[Saved data entries]

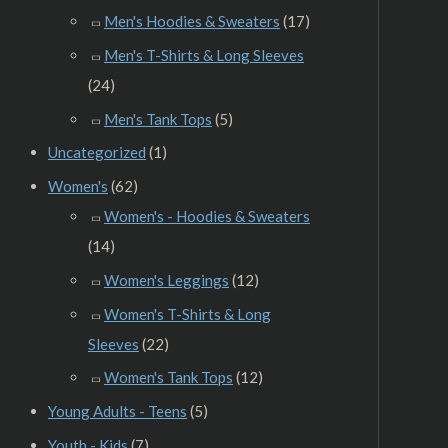
Men's Hoodies & Sweaters
(17)
Men's T-Shirts & Long Sleeves
(24)
Men's Tank Tops
(5)
Uncategorized
(1)
Women's
(62)
Women's - Hoodies & Sweaters
(14)
Women's Leggings
(12)
Women's T-Shirts & Long
Sleeves
(22)
Women's Tank Tops
(12)
Young Adults - Teens
(5)
Youth - Kids
(7)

■ Exercise brief: Your copy of the records must be exact and must contain no pictures.

■ Result below:
Men's Hoodies & Sweaters
(17)
Men's T-Shirts & Long Sleeves
(24)
Men's Tank Tops
(5)
Uncategorized
(1)
Women's
(62)
Women's - Hoodies & Sweaters
(14)
Women's Leggings
(12)
Women's T-Shirts & Long
Sleeves
(22)
Women's Tank Tops
(12)
Young Adults - Teens
(5)
Youth - Kids
(7)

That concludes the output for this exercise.